Print every entry exactly as written and exclude all images.

- Page images and extracted text:
--- START ---

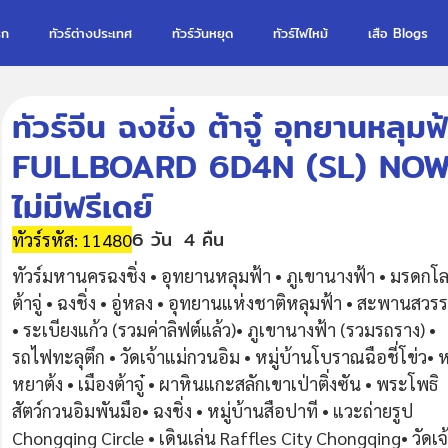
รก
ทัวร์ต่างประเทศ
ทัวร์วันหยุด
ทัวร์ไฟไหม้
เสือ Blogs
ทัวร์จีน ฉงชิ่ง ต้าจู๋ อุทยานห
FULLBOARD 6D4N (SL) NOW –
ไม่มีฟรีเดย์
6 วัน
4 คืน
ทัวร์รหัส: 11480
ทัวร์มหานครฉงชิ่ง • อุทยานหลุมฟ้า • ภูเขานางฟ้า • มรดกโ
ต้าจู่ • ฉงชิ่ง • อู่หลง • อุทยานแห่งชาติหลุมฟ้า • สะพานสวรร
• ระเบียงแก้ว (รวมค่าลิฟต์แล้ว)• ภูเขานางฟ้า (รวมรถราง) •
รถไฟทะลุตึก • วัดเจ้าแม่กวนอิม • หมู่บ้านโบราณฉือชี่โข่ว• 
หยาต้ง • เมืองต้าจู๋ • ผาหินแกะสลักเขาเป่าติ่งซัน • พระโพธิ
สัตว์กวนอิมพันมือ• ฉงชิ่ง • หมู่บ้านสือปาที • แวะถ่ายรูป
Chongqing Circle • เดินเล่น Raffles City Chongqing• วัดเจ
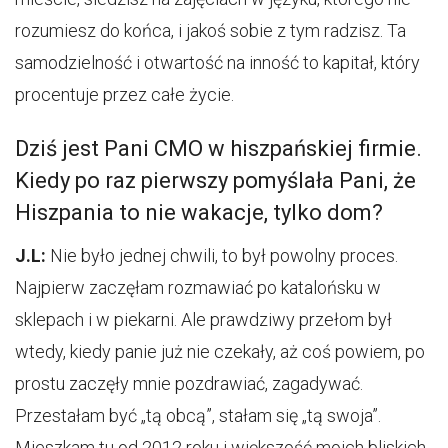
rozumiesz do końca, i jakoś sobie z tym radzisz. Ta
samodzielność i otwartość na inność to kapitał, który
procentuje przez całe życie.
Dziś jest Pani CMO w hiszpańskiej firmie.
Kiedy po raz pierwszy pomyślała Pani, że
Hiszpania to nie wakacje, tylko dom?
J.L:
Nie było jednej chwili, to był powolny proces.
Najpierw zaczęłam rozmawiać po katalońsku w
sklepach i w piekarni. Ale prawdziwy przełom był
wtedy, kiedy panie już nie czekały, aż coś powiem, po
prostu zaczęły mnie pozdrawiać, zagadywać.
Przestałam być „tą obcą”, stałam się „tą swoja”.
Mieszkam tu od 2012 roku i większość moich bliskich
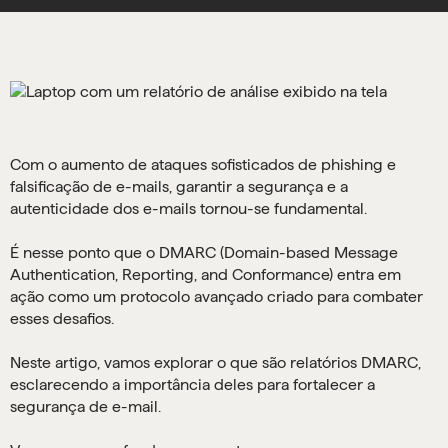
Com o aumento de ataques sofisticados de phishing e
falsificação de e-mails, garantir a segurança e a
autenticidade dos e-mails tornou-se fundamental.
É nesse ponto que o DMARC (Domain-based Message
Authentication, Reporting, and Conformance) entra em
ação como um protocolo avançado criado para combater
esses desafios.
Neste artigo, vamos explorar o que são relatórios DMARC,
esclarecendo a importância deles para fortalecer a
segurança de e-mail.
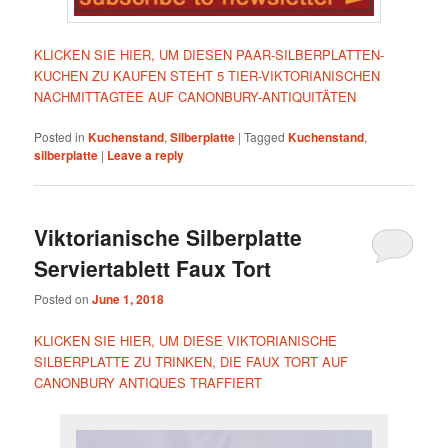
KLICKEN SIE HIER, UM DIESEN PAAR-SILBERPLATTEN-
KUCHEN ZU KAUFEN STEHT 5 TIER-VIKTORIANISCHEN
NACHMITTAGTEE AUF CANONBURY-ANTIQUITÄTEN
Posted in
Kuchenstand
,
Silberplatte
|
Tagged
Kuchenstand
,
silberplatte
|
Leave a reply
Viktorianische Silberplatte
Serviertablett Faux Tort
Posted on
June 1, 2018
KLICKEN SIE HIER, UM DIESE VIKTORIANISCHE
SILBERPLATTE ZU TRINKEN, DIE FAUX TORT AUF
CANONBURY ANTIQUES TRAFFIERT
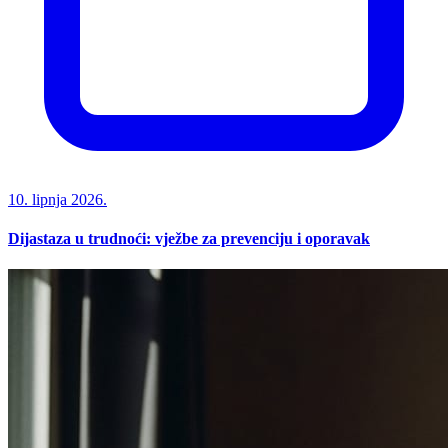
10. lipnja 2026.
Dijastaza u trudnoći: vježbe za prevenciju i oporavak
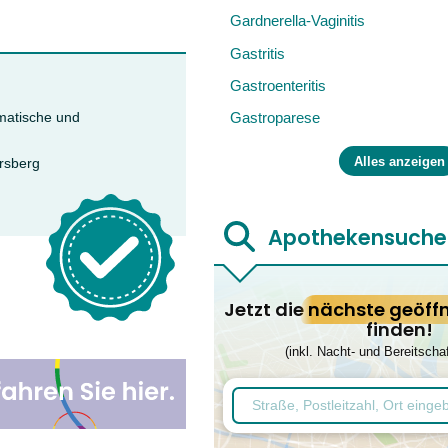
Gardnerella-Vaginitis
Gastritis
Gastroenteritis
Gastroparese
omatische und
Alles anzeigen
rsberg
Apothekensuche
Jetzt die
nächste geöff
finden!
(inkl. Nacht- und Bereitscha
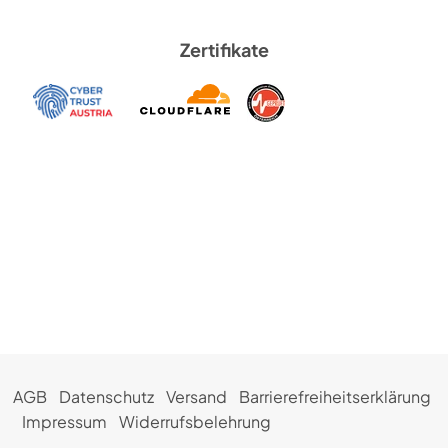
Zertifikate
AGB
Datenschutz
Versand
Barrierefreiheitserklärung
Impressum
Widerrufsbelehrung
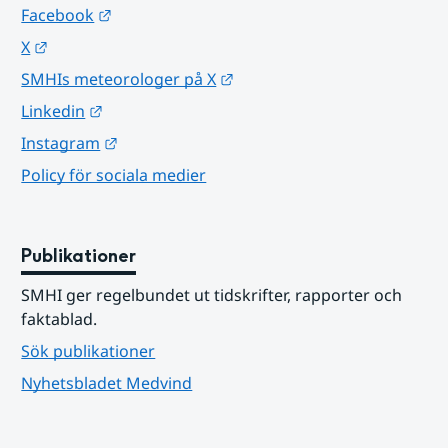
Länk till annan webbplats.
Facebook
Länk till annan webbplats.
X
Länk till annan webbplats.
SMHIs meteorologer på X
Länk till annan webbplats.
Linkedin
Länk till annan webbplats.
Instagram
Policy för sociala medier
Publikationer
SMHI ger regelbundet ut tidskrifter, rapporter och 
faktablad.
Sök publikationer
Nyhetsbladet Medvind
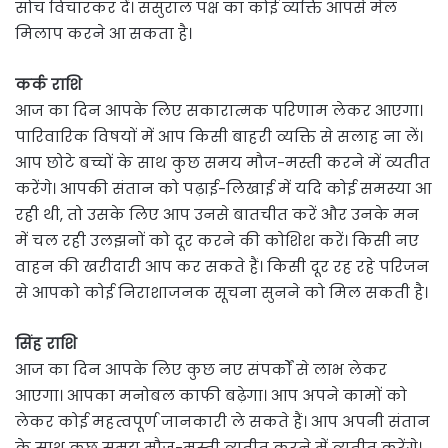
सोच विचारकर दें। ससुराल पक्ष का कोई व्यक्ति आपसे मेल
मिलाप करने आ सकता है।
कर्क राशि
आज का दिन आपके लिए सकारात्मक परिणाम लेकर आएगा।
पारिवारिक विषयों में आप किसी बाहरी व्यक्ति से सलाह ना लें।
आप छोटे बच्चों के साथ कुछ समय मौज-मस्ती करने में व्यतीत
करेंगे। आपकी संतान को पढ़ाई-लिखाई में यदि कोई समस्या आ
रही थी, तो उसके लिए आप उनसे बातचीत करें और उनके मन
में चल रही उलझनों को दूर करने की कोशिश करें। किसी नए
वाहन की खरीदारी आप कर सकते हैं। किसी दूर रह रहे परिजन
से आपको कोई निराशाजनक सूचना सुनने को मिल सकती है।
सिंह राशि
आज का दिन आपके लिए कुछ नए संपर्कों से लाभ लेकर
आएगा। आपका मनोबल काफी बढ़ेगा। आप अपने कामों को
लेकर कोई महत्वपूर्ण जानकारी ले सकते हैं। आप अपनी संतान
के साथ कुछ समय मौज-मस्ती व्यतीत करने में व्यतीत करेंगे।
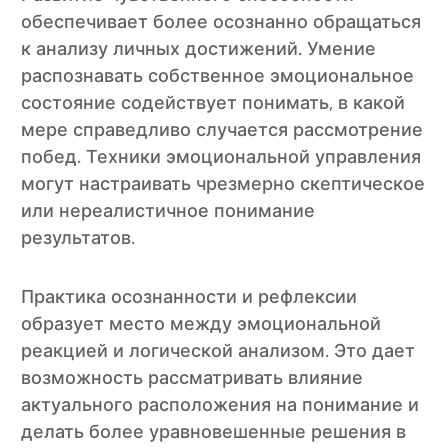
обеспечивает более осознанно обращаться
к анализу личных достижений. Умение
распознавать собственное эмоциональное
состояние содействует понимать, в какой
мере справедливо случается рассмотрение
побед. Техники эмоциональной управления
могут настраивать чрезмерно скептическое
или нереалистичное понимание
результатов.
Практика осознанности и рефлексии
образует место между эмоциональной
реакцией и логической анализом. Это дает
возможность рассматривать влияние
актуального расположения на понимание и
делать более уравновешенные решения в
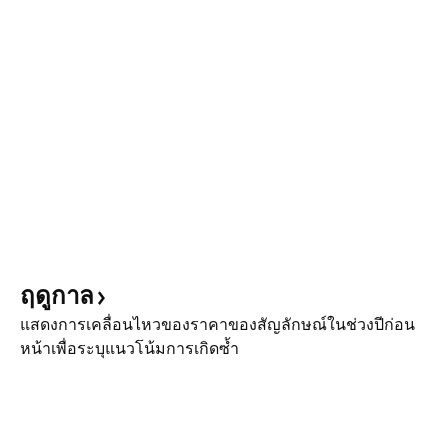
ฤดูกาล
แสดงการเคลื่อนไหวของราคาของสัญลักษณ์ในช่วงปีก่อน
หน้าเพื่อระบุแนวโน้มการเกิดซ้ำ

--- END ---

- OUTPUT:
รก
ทัวร์ต่างประเทศ
ทัวร์วันหยุด
ทัวร์ไฟไหม้
เสือ Blogs
ทัวร์จีน ฉงชิ่ง ต้าจู๋ อุทยานห
FULLBOARD 6D4N (SL) NOW –
ไม่มีฟรีเดย์
6 วัน
4 คืน
ทัวร์รหัส: 11480
ทัวร์มหานครฉงชิ่ง • อุทยานหลุมฟ้า • ภูเขานางฟ้า • มรดกโ
ต้าจู่ • ฉงชิ่ง • อู่หลง • อุทยานแห่งชาติหลุมฟ้า • สะพานสวรร
• ระเบียงแก้ว (รวมค่าลิฟต์แล้ว)• ภูเขานางฟ้า (รวมรถราง) •
รถไฟทะลุตึก • วัดเจ้าแม่กวนอิม • หมู่บ้านโบราณฉือชี่โข่ว• 
หยาต้ง • เมืองต้าจู๋ • ผาหินแกะสลักเขาเป่าติ่งซัน • พระโพธิ
สัตว์กวนอิมพันมือ• ฉงชิ่ง • หมู่บ้านสือปาที • แวะถ่ายรูป
Chongqing Circle • เดินเล่น Raffles City Chongqing• วัดเจ
rozumiesz do końca, i jakoś sobie z tym radzisz. Ta
samodzielność i otwartość na inność to kapitał, który
procentuje przez całe życie.
Dziś jest Pani CMO w hiszpańskiej firmie.
Kiedy po raz pierwszy pomyślała Pani, że
Hiszpania to nie wakacje, tylko dom?
J.L:
Nie było jednej chwili, to był powolny proces.
Najpierw zaczęłam rozmawiać po katalońsku w
sklepach i w piekarni. Ale prawdziwy przełom był
wtedy, kiedy panie już nie czekały, aż coś powiem, po
prostu zaczęły mnie pozdrawiać, zagadywać.
Przestałam być „tą obcą”, stałam się „tą swoja”.
Mieszkam tu od 2012 roku i większość moich bliskich
Com o aumento de ataques sofisticados de phishing e
falsificação de e-mails, garantir a segurança e a
autenticidade dos e-mails tornou-se fundamental.
É nesse ponto que o DMARC (Domain-based Message
Authentication, Reporting, and Conformance) entra em
ação como um protocolo avançado criado para combater
esses desafios.
Neste artigo, vamos explorar o que são relatórios DMARC,
esclarecendo a importância deles para fortalecer a
segurança de e-mail.
KLICKEN SIE HIER, UM DIESEN PAAR-SILBERPLATTEN-
KUCHEN ZU KAUFEN STEHT 5 TIER-VIKTORIANISCHEN
NACHMITTAGTEE AUF CANONBURY-ANTIQUITÄTEN
Posted in
Kuchenstand
,
Silberplatte
|
Tagged
Kuchenstand
,
silberplatte
|
Leave a reply
Viktorianische Silberplatte
Serviertablett Faux Tort
Posted on
June 1, 2018
KLICKEN SIE HIER, UM DIESE VIKTORIANISCHE
SILBERPLATTE ZU TRINKEN, DIE FAUX TORT AUF
CANONBURY ANTIQUES TRAFFIERT
10. lipnja 2026.
Dijastaza u trudnoći: vježbe za prevenciju i oporavak
Gardnerella-Vaginitis
Gastritis
Gastroenteritis
Gastroparese
omatische und
Alles anzeigen
rsberg
Apothekensuche
Jetzt die
nächste geöff
finden!
(inkl. Nacht- und Bereitscha
Zertifikate
AGB
Datenschutz
Versand
Barrierefreiheitserklärung
Impressum
Widerrufsbelehrung
Länk till annan webbplats.
Facebook
Länk till annan webbplats.
X
Länk till annan webbplats.
SMHIs meteorologer på X
Länk till annan webbplats.
Linkedin
Länk till annan webbplats.
Instagram
Policy för sociala medier
Publikationer
SMHI ger regelbundet ut tidskrifter, rapporter och 
faktablad.
Sök publikationer
Nyhetsbladet Medvind
सोच विचारकर दें। ससुराल पक्ष का कोई व्यक्ति आपसे मेल
मिलाप करने आ सकता है।
कर्क राशि
आज का दिन आपके लिए सकारात्मक परिणाम लेकर आएगा।
पारिवारिक विषयों में आप किसी बाहरी व्यक्ति से सलाह ना लें।
आप छोटे बच्चों के साथ कुछ समय मौज-मस्ती करने में व्यतीत
करेंगे। आपकी संतान को पढ़ाई-लिखाई में यदि कोई समस्या आ
रही थी, तो उसके लिए आप उनसे बातचीत करें और उनके मन
में चल रही उलझनों को दूर करने की कोशिश करें। किसी नए
वाहन की खरीदारी आप कर सकते हैं। किसी दूर रह रहे परिजन
से आपको कोई निराशाजनक सूचना सुनने को मिल सकती है।
सिंह राशि
आज का दिन आपके लिए कुछ नए संपर्कों से लाभ लेकर
आएगा। आपका मनोबल काफी बढ़ेगा। आप अपने कामों को
लेकर कोई महत्वपूर्ण जानकारी ले सकते हैं। आप अपनी संतान
के साथ कुछ समय मौज-मस्ती व्यतीत करने में व्यतीत करेंगे।
обеспечивает более осознанно обращаться
к анализу личных достижений. Умение
распознавать собственное эмоциональное
состояние содействует понимать, в какой
мере справедливо случается рассмотрение
побед. Техники эмоциональной управления
могут настраивать чрезмерно скептическое
или нереалистичное понимание
результатов.
Практика осознанности и рефлексии
образует место между эмоциональной
реакцией и логической анализом. Это дает
возможность рассматривать влияние
актуального расположения на понимание и
делать более уравновешенные решения в
ฤดูกาล
แสดงการเคลื่อนไหวของราคาของสัญลักษณ์ในช่วงปีก่อน
หน้าเพื่อระบุแนวโน้มการเกิดซ้ำ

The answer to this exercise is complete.